Так вот она, в отличие от других, была уверена, и ничто не могло разубедить твердо стоявшую на своем женщину, что взору ее тогда явилась собственная душа, которая, покинув ненадолго свою бренную оболочку, предстала пред ней, испытующе воззрившись чужими раскосыми глазами. И несмотря на неописуемый ужас, овладевший ею тогда, жена Гиллеля ни на миг не усомнилась в том, что сей неведомый незнакомец является лишь отражением ее сокровенного Я...

- Невероятно, - машинально пробормотал Прокоп и снова погрузился в себя.

Мысли Фрисландера, судя по отсутствующему виду, с которым он смотрел в одну точку, тоже витали где-то далеко.

В дверь постучали, в комнату вошла дряхлая старуха, приносившая мне по вечерам нехитрую снедь, поставила на пол глиняный кувшин с водой и молча удалилась.

Словно проснувшись, мы подняли глаза и недоуменно огляделись, однако долго еще никто из нас не мог издать ни звука.
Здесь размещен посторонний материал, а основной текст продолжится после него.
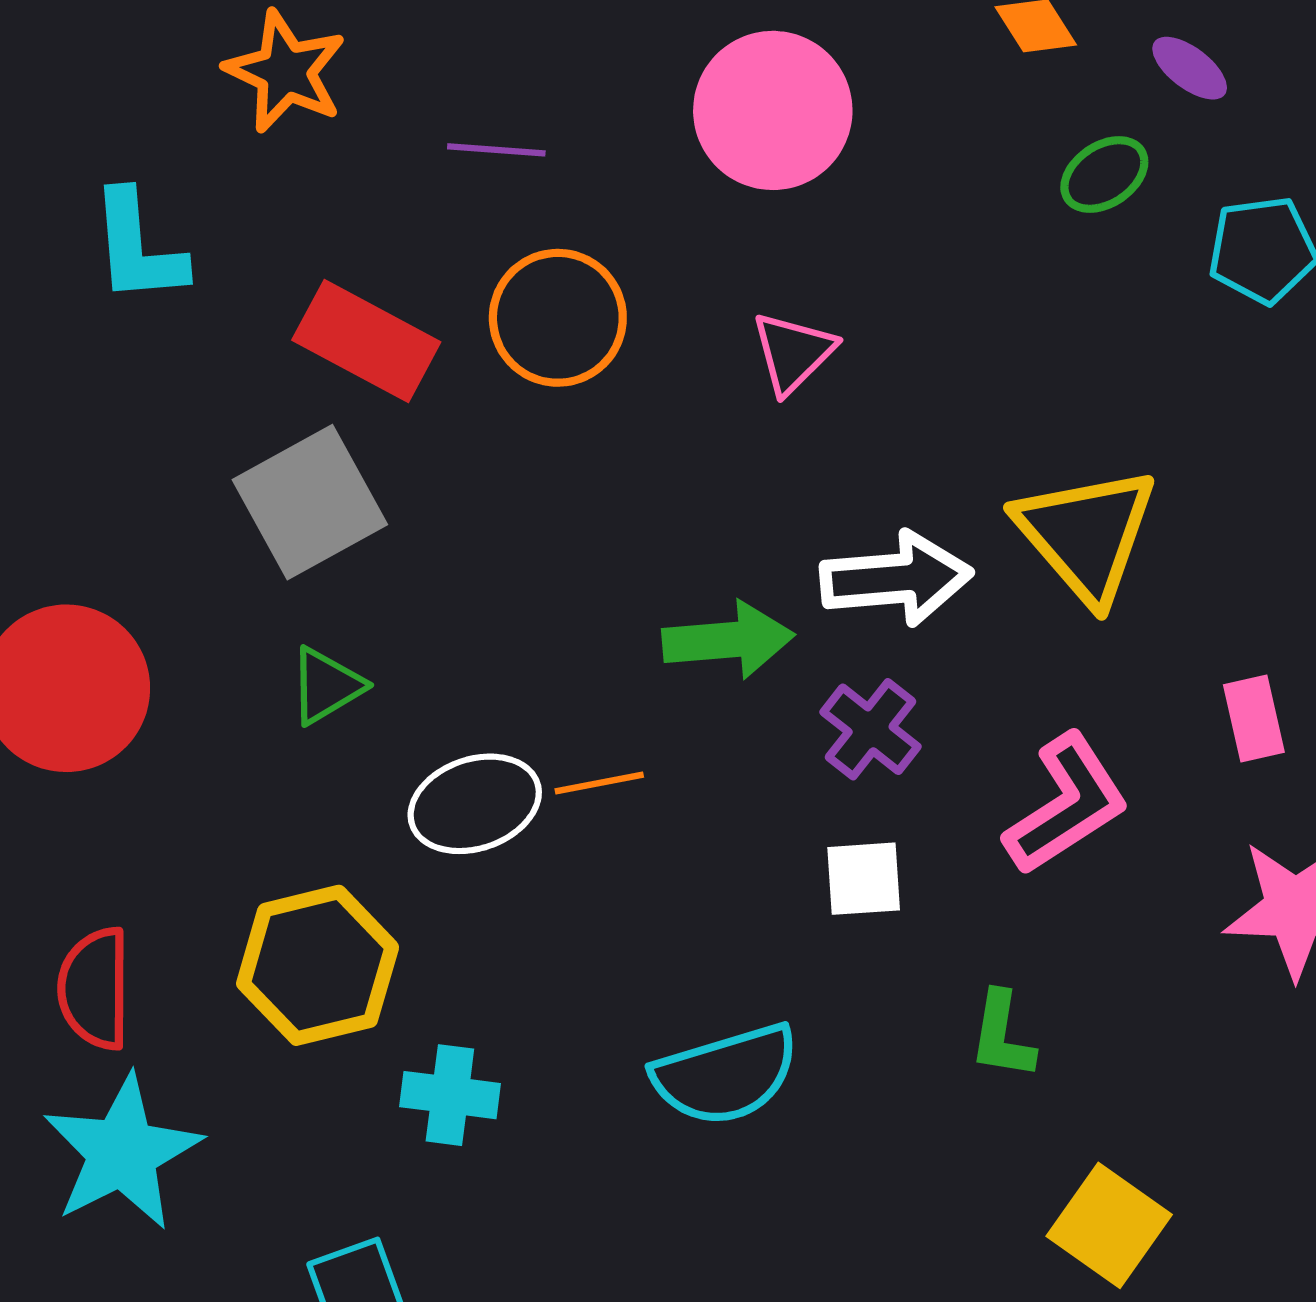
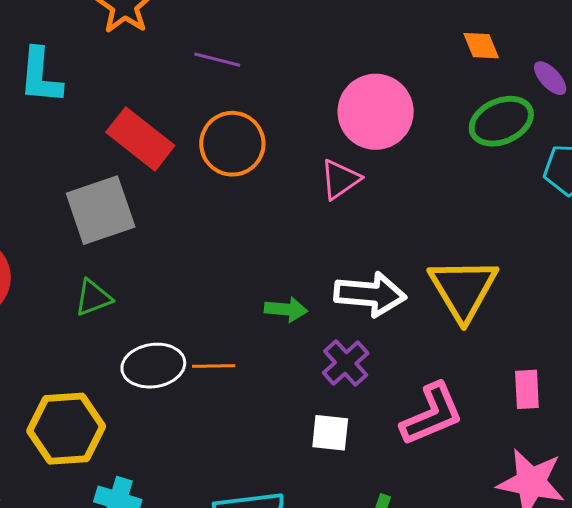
pink circle: (773, 110) -> (376, 112), moved
green ellipse: (1104, 174) -> (501, 121), size x1.5
green arrow: (728, 640) -> (286, 309), size x0.7

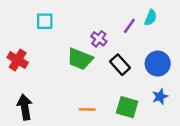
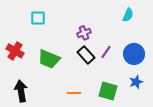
purple line: (129, 26) -> (106, 52), moved
purple cross: (99, 39) -> (84, 33), turned 32
green trapezoid: (80, 59) -> (49, 59), moved
black rectangle: (120, 65) -> (86, 55), moved

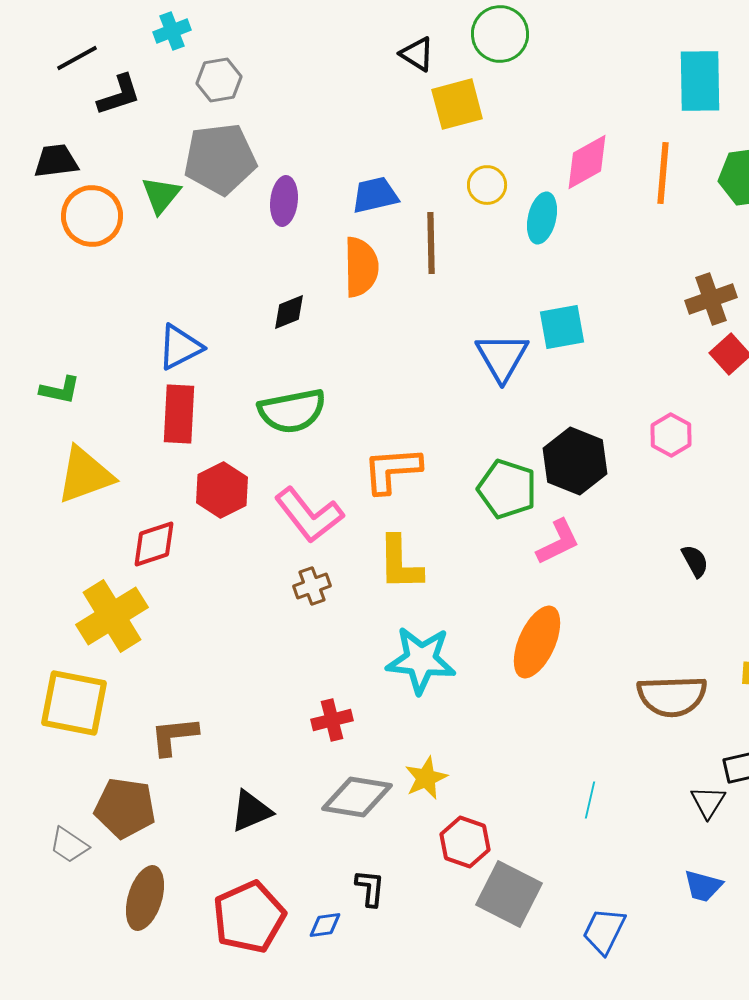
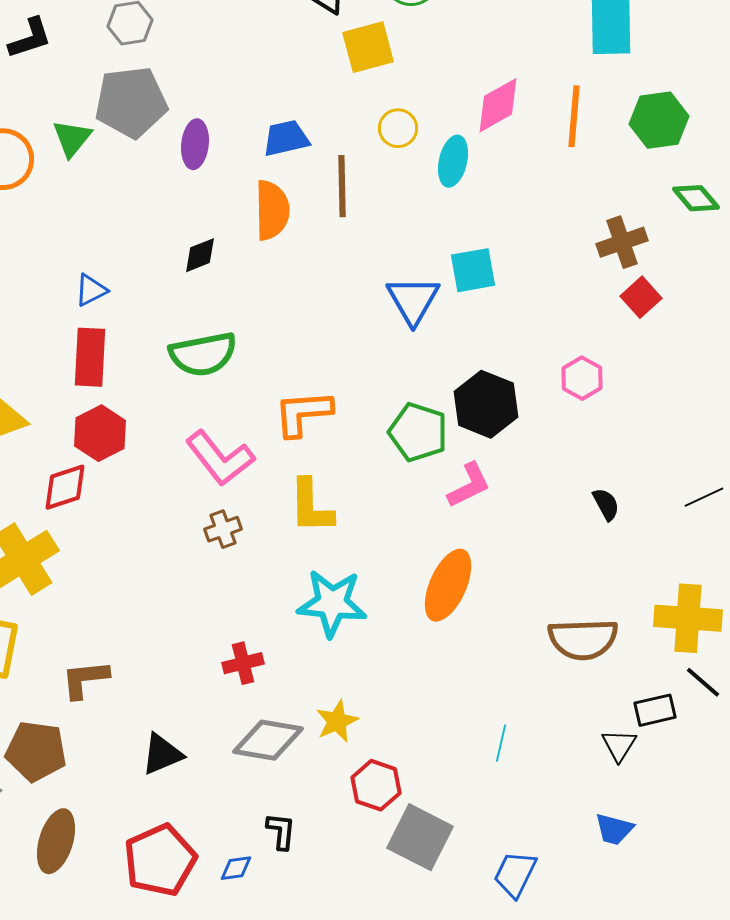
blue triangle: (180, 347) -> (91, 290), size x0.7
red hexagon: (222, 490) -> (100, 433), moved

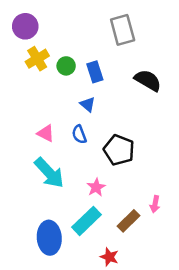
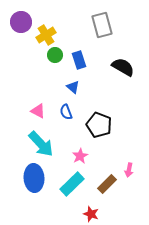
yellow cross: (37, 59) -> (46, 35), moved
blue ellipse: (49, 238) -> (34, 178), moved

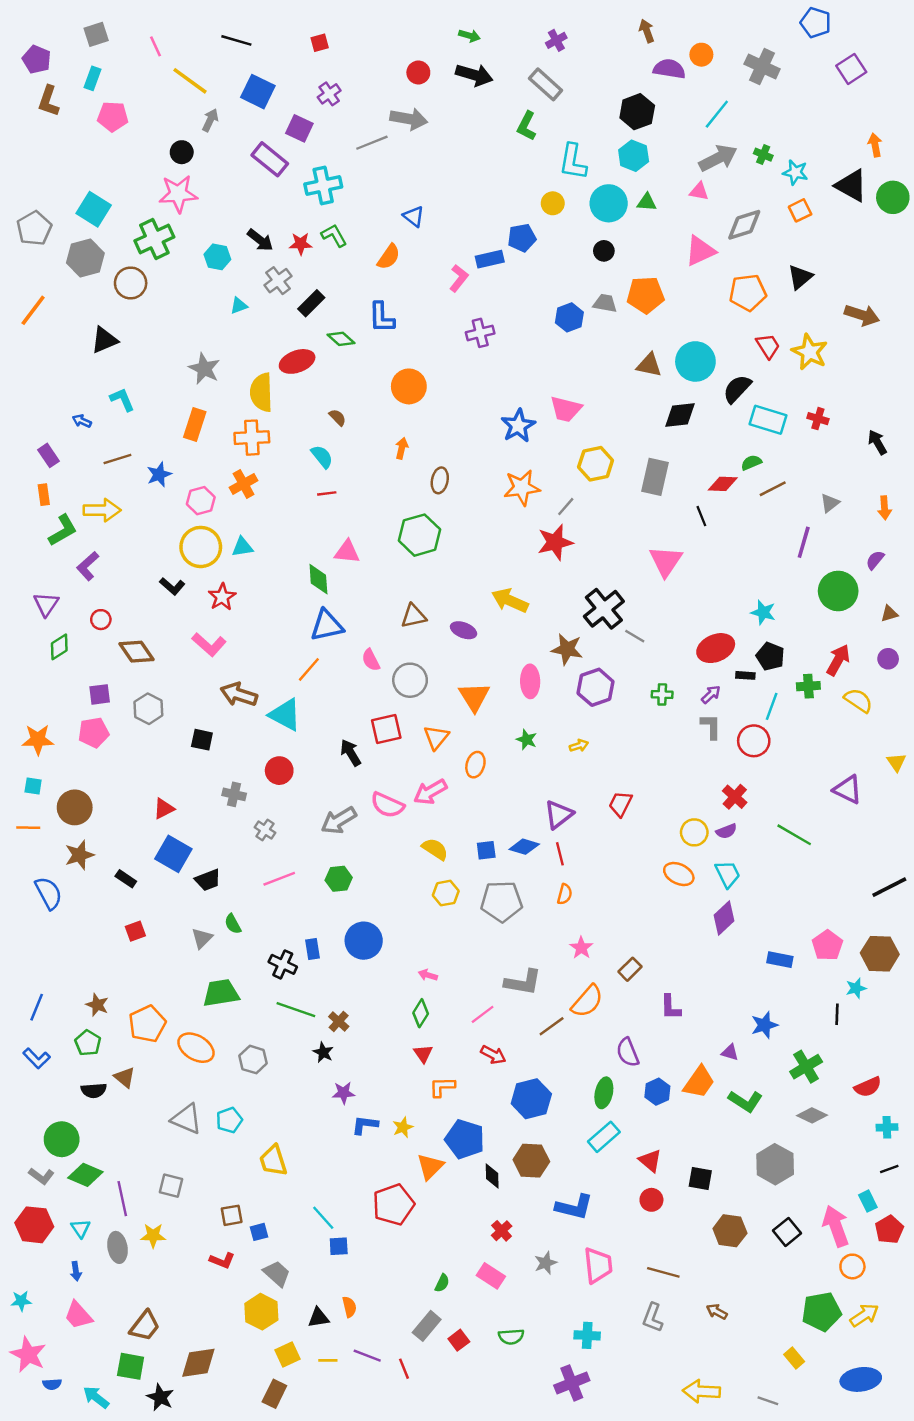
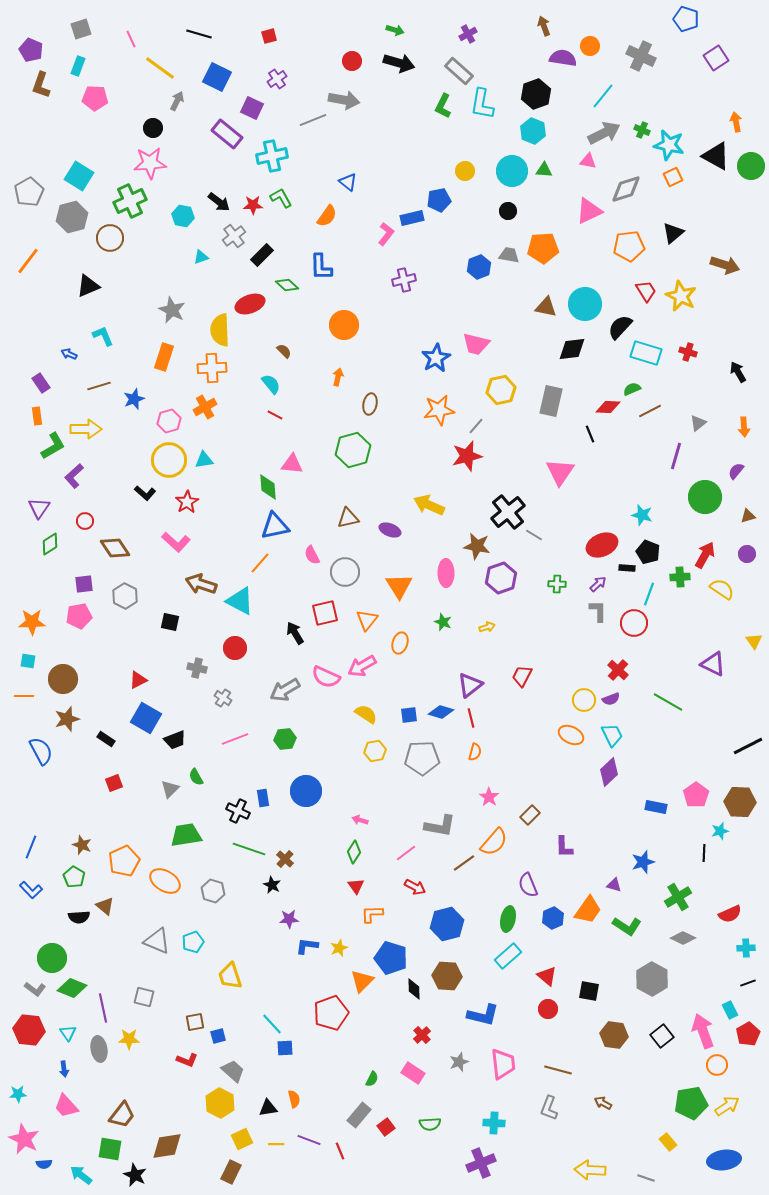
cyan L-shape: (573, 162) -> (482, 104), moved
cyan star: (795, 172) -> (669, 145), size x1.4
red line: (327, 493) -> (275, 415), turned 35

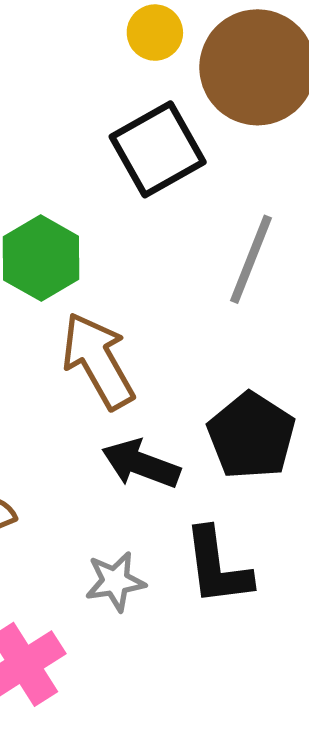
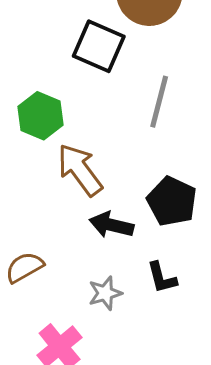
black square: (158, 149) -> (99, 46), turned -30
black L-shape: (217, 567) -> (162, 278), size x0.7

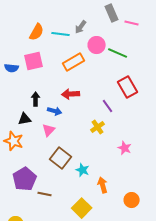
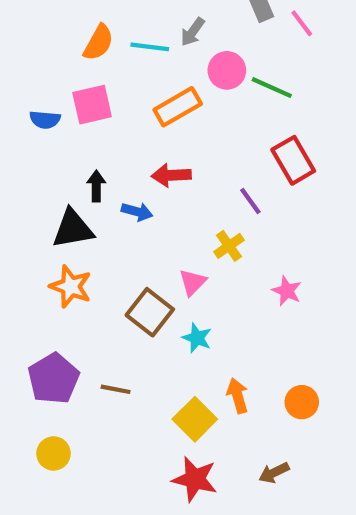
pink line: (132, 23) -> (302, 23), turned 40
black triangle: (25, 119) -> (73, 229), size x1.5
pink triangle: (49, 130) -> (193, 282), moved
orange star: (14, 141) -> (71, 287), moved
purple pentagon: (25, 179) -> (54, 379), moved
orange arrow: (103, 185) -> (238, 396), moved

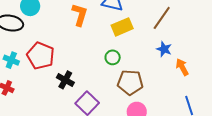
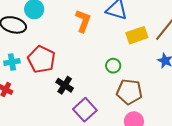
yellow rectangle: (122, 27) -> (137, 35), moved
cyan cross: (11, 60) -> (12, 62), turned -35

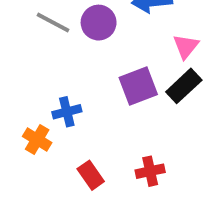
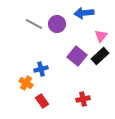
purple square: (138, 86) -> (77, 56), turned -30
red rectangle: (91, 175) -> (42, 101), moved

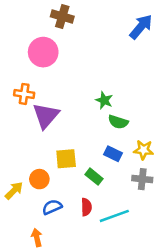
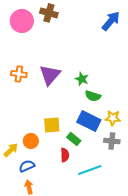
pink circle: (43, 52) -> (22, 21), moved
purple triangle: (46, 116) -> (50, 75), moved
blue rectangle: (113, 154) -> (89, 121), size x1.6
blue semicircle: (52, 207) -> (27, 166), moved
red semicircle: (86, 207) -> (65, 155), moved

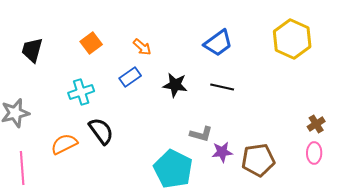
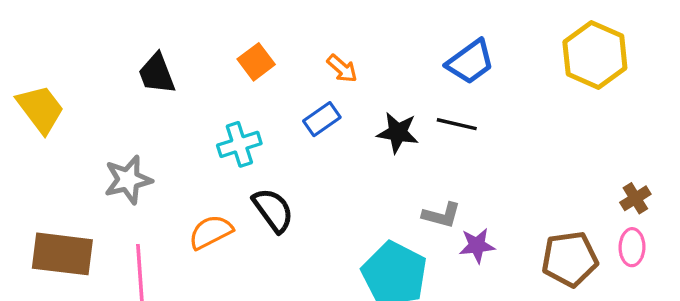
black trapezoid: (32, 50) -> (157, 74), turned -36
black line: (222, 87) -> (457, 124), moved
brown pentagon: (258, 160) -> (570, 259), moved

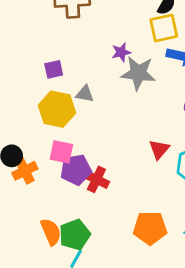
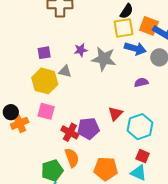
purple star: (121, 52) -> (81, 50), moved
purple pentagon: (76, 170) -> (88, 128), moved
orange semicircle: (51, 232) -> (72, 158), moved

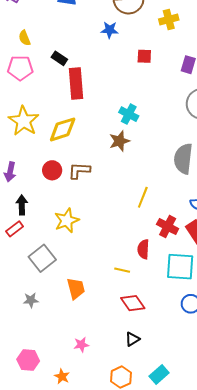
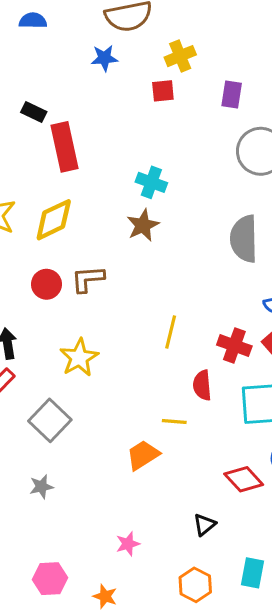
yellow cross: (169, 20) -> (180, 56), moved
yellow line: (143, 197) -> (171, 332), moved
orange trapezoid: (76, 289) -> (143, 455), moved, turned -100
red diamond: (133, 303) -> (244, 479), moved
cyan rectangle: (159, 374) -> (253, 573), turned -30

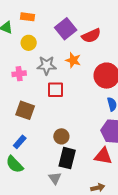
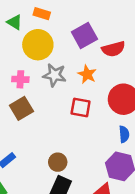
yellow circle: (29, 43) -> (38, 45), size x1.6
red square: (56, 90) -> (81, 107), moved
brown square: (25, 110) -> (21, 108), moved, turned 30

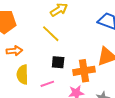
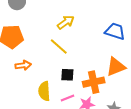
yellow semicircle: (23, 74) -> (44, 91), moved
pink line: (47, 84) -> (68, 98), moved

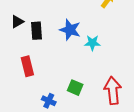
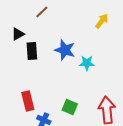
black triangle: (17, 22) -> (18, 34), moved
red rectangle: (27, 66) -> (28, 101), moved

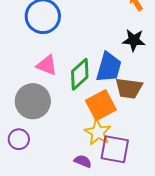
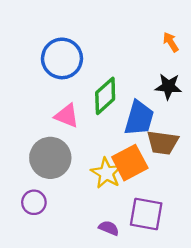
green diamond: (80, 74) -> (105, 96), moved
yellow star: (98, 132) -> (106, 173), moved

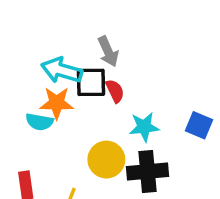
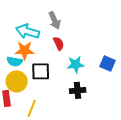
black square: (91, 82) -> (41, 71), moved
yellow circle: (106, 160) -> (17, 81), moved
black cross: (148, 172) -> (78, 90), size x0.7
Как будто в комнату вместе со старухой проник какой-то новый флюид, к которому надо было еще привыкнуть.

- Да, кстати... Надеюсь, всем вам, господа, известна рыжая Розина - тоже ведь, согласитесь, то еще личико, от

которого просто так не отделаешься! Взять хотя бы ее похотливый взгляд - он преследует из всех углов и закоулков! - выпалил внезапно Звак с какой-то детской непосредственностью. - Эта застывшая блудливая ухмылка едва ли не первое, что я увидел в своей жизни. Сначала она принадлежала ее бабке, потом перешла по наследству к матери девчонки! И всегда одно и то же лицо, ни на йоту не отличающееся от своего прообраза! И то же имя - Розина! Как будто все они являются воплощением одной и той же сущности...

- А разве Розина не приходится дочерью старьевщику Аарону Вассертруму? - спросил я.

- Что верно, то верно, слухи такие есть, - хмуро буркнул старый кукольник, - только у Аарона Вассертрума много такого - в том числе и дочери, и сыновья, - о чем никто из обитателей гетто ни сном ни духом не догадывается... Вот и мать Розины - ни одна живая душа не знала ни ее отца, ни того, что с нею сталось. Принесла в подоле в пятнадцать лет - и как в воду канула. Исчезновение ее, если не ошибаюсь, было каким-то образом связано с убийством, совершенном в этом самом доме.

Навроде своей дочери, она якшалась с кем ни попадя, а уж головы тогдашних подростков кружила так, что те совсем с ума посходили... Один из них до сих пор жив, я его частенько встречаю, вот только имя его запамятовал. Другие давно поумирали, думаю, это она их всех свела в могилу. То время вспоминается мне лишь какими-то обрывочными эпизодами, и поблекшие образы действующих лиц призрачной чередой проплывают предо мной. Не знаю почему, но особенно запал мне в душу один спившийся, полусумасшедший бедолага, который шлялся ночами по кабакам и за пару крейцеров вырезал посетителям силуэты из черной бумаги. Ну а когда напивался, впадал в прямо-таки беспросветную тоску и как заведенный, рыдая и обливаясь слезами, до тех пор вырезал один и тот же хищный, блудливо ухмыляющийся женский профиль, пока запас траурной бумаги не подходил к концу.

Не помню уже всех обстоятельств дела, но только свихнулся он от несчастной любви, еще зеленым юнцом влюбившись без

памяти в некую Розину - судя по всему, бабку нашей теперешней лахудры...

Звак замолчал и, утомленно прикрыв глаза рукой, откинулся на спинку кресла.

Похоже, даже судьба в этом колдовском лабиринте переулков, как завороженная ходит кругами, неизменно возвращаясь к исходному пункту, мелькнуло в моем сознании, и отвратительная картина, как заноза засевшая в моей памяти, вновь возникла у меня перед глазами: тощая, облезлая кошка с разбитой головой, покачиваясь и неуверенно переставляя подгибающиеся лапки, обреченно, как сомнамбула, бредет по кругу под свист и улюлюканье зевак - двигаться прямо она не может, только по кругу... Только по кругу...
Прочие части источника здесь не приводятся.